# Pluto



## Monello

As seen from the New Horizon probe.


----------



## limblips

Pluto was 'scriminated!  Size doesn't matter.  Reinstate Planet status now!  PLM!


----------



## DaSDGuy

Obviously Pluto is racist with those red, white and blue colors. Ask Colon Krapernik


----------



## PeoplesElbow

Are these real colors or false color?


----------



## PrchJrkr

PeoplesElbow said:


> Are these real colors or false color?


It looks a little bit "hope and changey", don't it?


----------



## Sneakers

Most of the photos are color enhanced.  Sensors find variances in texture or chemical composition, and colors are used to show the differences.  Like all the very deep space pictures of nebulae and such, the actual received images are in the infra-red or other non-visual range spectrum.


----------



## PeoplesElbow

PrchJrkr said:


> It looks a little bit "hope and changey", don't it?

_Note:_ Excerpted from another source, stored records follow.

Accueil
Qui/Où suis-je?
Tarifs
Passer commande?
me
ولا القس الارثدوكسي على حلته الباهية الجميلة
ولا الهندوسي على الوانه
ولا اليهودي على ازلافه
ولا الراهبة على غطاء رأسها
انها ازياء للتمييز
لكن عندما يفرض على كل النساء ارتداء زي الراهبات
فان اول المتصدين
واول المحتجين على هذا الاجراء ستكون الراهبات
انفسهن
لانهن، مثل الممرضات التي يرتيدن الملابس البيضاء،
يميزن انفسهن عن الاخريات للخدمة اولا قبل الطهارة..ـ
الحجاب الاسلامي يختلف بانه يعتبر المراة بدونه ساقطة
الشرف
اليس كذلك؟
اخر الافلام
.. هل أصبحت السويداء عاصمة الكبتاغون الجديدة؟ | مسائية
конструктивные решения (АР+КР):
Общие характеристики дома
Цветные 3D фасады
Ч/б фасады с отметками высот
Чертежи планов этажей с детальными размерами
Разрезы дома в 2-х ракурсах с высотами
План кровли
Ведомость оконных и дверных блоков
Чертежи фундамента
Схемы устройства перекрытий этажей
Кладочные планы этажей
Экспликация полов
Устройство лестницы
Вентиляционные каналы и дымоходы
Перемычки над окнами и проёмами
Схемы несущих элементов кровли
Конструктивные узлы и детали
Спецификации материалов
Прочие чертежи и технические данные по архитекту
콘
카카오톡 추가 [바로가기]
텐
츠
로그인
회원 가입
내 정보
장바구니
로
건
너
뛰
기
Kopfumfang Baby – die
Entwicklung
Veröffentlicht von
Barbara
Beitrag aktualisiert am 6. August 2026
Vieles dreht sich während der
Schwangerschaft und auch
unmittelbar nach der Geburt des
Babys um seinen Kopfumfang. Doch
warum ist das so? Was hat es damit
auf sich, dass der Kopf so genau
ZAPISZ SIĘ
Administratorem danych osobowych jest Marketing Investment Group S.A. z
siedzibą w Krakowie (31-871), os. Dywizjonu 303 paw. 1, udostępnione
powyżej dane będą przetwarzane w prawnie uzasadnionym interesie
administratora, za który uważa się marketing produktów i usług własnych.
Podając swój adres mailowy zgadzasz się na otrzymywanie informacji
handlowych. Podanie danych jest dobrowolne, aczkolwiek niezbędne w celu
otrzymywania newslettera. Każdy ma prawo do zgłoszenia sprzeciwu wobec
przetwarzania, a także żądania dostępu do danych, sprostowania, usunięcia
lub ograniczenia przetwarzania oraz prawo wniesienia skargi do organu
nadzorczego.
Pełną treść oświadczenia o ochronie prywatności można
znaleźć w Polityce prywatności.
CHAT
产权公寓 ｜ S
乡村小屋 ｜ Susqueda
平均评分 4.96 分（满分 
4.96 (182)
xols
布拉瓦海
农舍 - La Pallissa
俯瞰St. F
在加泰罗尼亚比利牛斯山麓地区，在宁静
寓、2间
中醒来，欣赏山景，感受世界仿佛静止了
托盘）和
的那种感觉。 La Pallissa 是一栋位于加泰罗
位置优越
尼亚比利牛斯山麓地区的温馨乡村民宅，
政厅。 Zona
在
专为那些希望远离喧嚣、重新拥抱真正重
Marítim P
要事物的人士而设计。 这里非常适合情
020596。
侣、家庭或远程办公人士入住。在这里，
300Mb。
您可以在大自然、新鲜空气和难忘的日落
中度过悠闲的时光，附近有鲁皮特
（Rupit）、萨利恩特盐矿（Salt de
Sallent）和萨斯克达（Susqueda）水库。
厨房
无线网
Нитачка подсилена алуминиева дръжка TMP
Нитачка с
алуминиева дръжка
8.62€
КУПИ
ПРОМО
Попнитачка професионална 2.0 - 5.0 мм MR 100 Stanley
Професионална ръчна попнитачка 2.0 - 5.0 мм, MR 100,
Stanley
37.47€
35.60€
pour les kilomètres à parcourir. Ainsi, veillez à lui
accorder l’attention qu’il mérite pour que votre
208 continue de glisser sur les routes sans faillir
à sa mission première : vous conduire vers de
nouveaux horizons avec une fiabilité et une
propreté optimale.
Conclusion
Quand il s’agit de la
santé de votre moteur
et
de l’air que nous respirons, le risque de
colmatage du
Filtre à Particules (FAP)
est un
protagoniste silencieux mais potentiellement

I was thinking a blue ball that was scratched until red.


----------



## Sneakers

PeoplesElbow said:


> I was thinking a blue ball that was scratched until red.

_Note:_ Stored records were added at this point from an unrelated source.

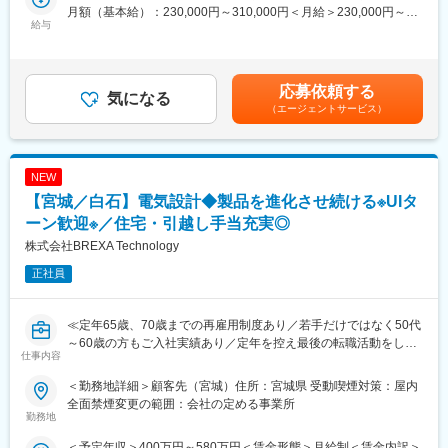
月額（基本給）：230,000円～310,000円＜月給＞230,000円～
品質課題に対し、データ分析や原因調査を通じて改善活動を推
給与
310,000円＜昇給有無＞有＜残業手当＞有＜給与補足＞※年齢、経
■当社だからこそ実現できるエンジニアとしての未来がある：
進。製品品質の維持・向上を支える重要なポジションです。品質
験、能力など考慮の上決定します。■昇給：年1回（4月）■賞与 年
＜取引社数5,100社＞
管理の経験を活かしながら、より専門性の高い品質改善業務に携
2回（7月、12月）＜モデル年収例＞3年目 年収400～420万円5
同業他社と比較をしても圧倒的なお取引社数を誇る当社。当社独
わることができます。
年目 年収440～460万円8年目 年収550～570万円20年目 年
占のプロジェクトも多数あり、当社だからこそ挑戦できる仕事が
応募依頼する
気になる
収1000万円超※金額はあくまでも目安です。賃金はあくまでも目
あります。
■業務詳細：
（エージェントサービス）
安の金額であり、選考を通じて上下する可能性があります。月給
＜エンジニアポスティング制度＞
・製造工程における品質管理および工程管理業務
(月額)は固定手当を含めた表記です。
自分の希望に合わせて社内で多様なプロジェクトや職種に応募で
・不良品・異常品発生時の原因調査および解析
き、専門チームやキャリアアドバイザーの支援で挑戦しやすい環
・データ収集・分析を活用した品質課題の抽出
境を提供。
NEW
・品質改善に向けた対策立案および改善活動の推進
経験やスキルに応じて新しい分野への挑戦が広がり、主体的に成
・製造部門や関連部署との連携・調整業務
【宮城／白石】電気設計◆製品を進化させ続ける※UIタ
長しながら多様な業務に携われる仕組みです。知識の共有やスキ
・品質データや解析結果に関する各種帳票・報告書作成
ーン歓迎※／住宅・引越し手当充実◎
ルアップも促進され、自己成長を支援します。
・品質評価結果の取りまとめおよび進捗管理
株式会社BREXA Technology
変更の範囲：会社の定める業務
■魅力：
正社員
品質を確認するだけではなく、品質課題の原因究明から改善まで
一貫して携われるポジションです。不良解析や工程管理を通じ
て、
≪定年65歳、70歳までの再雇用制度あり／若手だけではなく50代
・品質管理
～60歳の方もご入社実績あり／定年を控え最後の転職活動をした
仕事内容
・品質保証
い方、PMではなくエンジニアとして現場で活躍をしていきたい方
・原因解析
歓迎≫
＜勤務地詳細＞顧客先（宮城）住所：宮城県 受動喫煙対策：屋内
・工程改善
全面禁煙変更の範囲：会社の定める事業所
・データ分析
■業務内容：
勤務地
といった市場価値の高いスキルを磨くことができます。また、自
セキュリティ機器の品質維持および製品価値向上を目的とした電
＜予定年収＞400万円～580万円＜賃金形態＞月給制＜賃金内訳＞
身が導き出した改善策が製品品質の向上や不良低減に直結するた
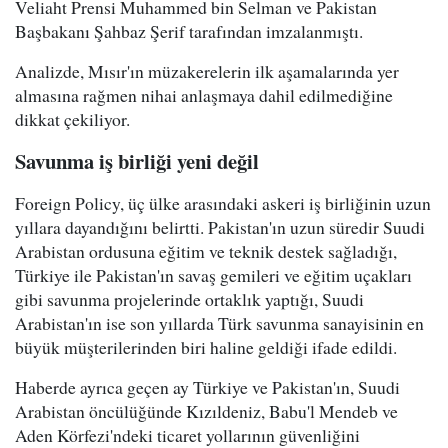
Veliaht Prensi Muhammed bin Selman ve Pakistan
Başbakanı Şahbaz Şerif tarafından imzalanmıştı.
Analizde, Mısır'ın müzakerelerin ilk aşamalarında yer
almasına rağmen nihai anlaşmaya dahil edilmediğine
dikkat çekiliyor.
Savunma iş birliği yeni değil
Foreign Policy, üç ülke arasındaki askeri iş birliğinin uzun
yıllara dayandığını belirtti. Pakistan'ın uzun süredir Suudi
Arabistan ordusuna eğitim ve teknik destek sağladığı,
Türkiye ile Pakistan'ın savaş gemileri ve eğitim uçakları
gibi savunma projelerinde ortaklık yaptığı, Suudi
Arabistan'ın ise son yıllarda Türk savunma sanayisinin en
büyük müşterilerinden biri haline geldiği ifade edildi.
Haberde ayrıca geçen ay Türkiye ve Pakistan'ın, Suudi
Arabistan öncülüğünde Kızıldeniz, Babu'l Mendeb ve
Aden Körfezi'ndeki ticaret yollarının güvenliğini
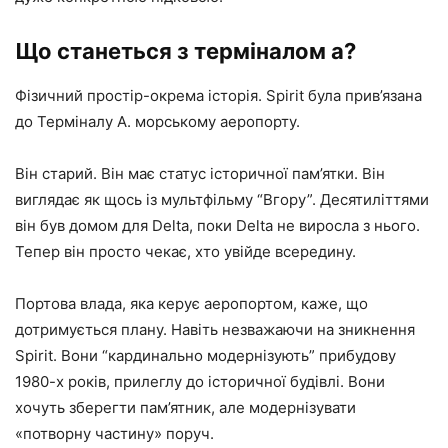
Що станеться з терміналом a?
Фізичний простір-окрема історія. Spirit була прив’язана
до Терміналу A. морському аеропорту.
Він старий. Він має статус історичної пам’ятки. Він
виглядає як щось із мультфільму “Вгору”. Десятиліттями
він був домом для Delta, поки Delta не виросла з нього.
Тепер він просто чекає, хто увійде всередину.
Портова влада, яка керує аеропортом, каже, що
дотримується плану. Навіть незважаючи на зникнення
Spirit. Вони “кардинально модернізують” прибудову
1980-х років, прилеглу до історичної будівлі. Вони
хочуть зберегти пам’ятник, але модернізувати
«потворну частину» поруч.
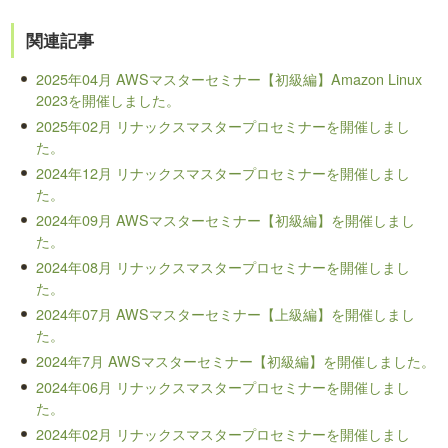
関連記事
2025年04月 AWSマスターセミナー【初級編】Amazon Linux
2023を開催しました。
2025年02月 リナックスマスタープロセミナーを開催しまし
た。
2024年12月 リナックスマスタープロセミナーを開催しまし
た。
2024年09月 AWSマスターセミナー【初級編】を開催しまし
た。
2024年08月 リナックスマスタープロセミナーを開催しまし
た。
2024年07月 AWSマスターセミナー【上級編】を開催しまし
た。
2024年7月 AWSマスターセミナー【初級編】を開催しました。
2024年06月 リナックスマスタープロセミナーを開催しまし
た。
2024年02月 リナックスマスタープロセミナーを開催しまし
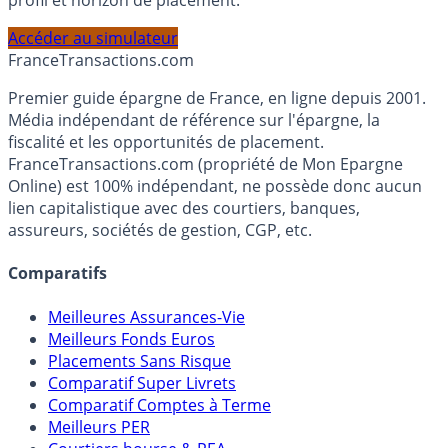
PEA, Assurance Vie et Liquidités rémunérées, selon votre
profil et horizon de placement.
Accéder au simulateur
France
Transactions.com
Premier guide épargne de France, en ligne depuis 2001.
Média indépendant de référence sur l'épargne, la
fiscalité et les opportunités de placement.
FranceTransactions.com (propriété de Mon Epargne
Online) est 100% indépendant, ne possède donc aucun
lien capitalistique avec des courtiers, banques,
assureurs, sociétés de gestion, CGP, etc.
Comparatifs
Meilleures Assurances-Vie
Meilleurs Fonds Euros
Placements Sans Risque
Comparatif Super Livrets
Comparatif Comptes à Terme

   There's a cream for that.


----------



## PrchJrkr

Sneakers said:


> There's a cream for that.


Bengay?


----------



## Sneakers

PrchJrkr said:


> Bengay?


No, never.


----------



## 1stGenSMIB

PeoplesElbow said:


> Are these real colors or false color?


I think those are real color, taken by New Horizons.








						New Horizons
					

New Horizons launched on Jan. 19, 2006 and conducted a six-month-long reconnaissance flyby study of Pluto and its moons in summer 2015, culminating with Pluto closest approach on July 14, 2015.




					www.nasa.gov


----------



## glhs837

Sneakers said:


> No, never.



Or not more than once, anyway.....


----------



## Clem72

PeoplesElbow said:


> Are these real colors or false color?



Nasa says the photo was colorized. Just like they done with the old B&W hollywood movies which actually used a process developed by NASA for the Apollo missions.

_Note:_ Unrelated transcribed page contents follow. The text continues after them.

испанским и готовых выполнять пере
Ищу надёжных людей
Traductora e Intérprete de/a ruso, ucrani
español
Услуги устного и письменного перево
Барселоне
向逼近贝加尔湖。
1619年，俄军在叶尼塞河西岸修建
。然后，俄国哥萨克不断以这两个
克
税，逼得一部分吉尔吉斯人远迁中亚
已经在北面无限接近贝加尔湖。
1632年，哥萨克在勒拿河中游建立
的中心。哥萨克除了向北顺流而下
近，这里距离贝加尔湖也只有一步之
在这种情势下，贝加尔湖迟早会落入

						New Horizons Image Gallery
					

NASA brings you images, videos and features from the unique perspective of America's space agency. Get updates on missions, watch NASA TV, read blogs, view the latest discoveries, and more.




					www.nasa.gov


----------



## PeoplesElbow

Clem72 said:


> Nasa says the photo was colorized. Just like they done with the old B&W hollywood movies which actually used a process developed by NASA for the Apollo missions.
> 
> 
> 
> 
> 
> 
> 
> 
> New Horizons Image Gallery
> 
> 
> NASA brings you images, videos and features from the unique perspective of America's space agency. Get updates on missions, watch NASA TV, read blogs, view the latest discoveries, and more.
> 
> 
> 
> 
> www.nasa.gov


8
Makes sense the original would be monochrome, that makes the camera more sensitive to light. 

Annoying fact, all CCD and CMOS sensors are actually monochrome


----------



## Grumpy

PeoplesElbow said:


> Annoying fact, all CCD and CMOS sensors are actually monochrome



Now you know why Paul Simon was singing about Kodachrome back in the 70s.


----------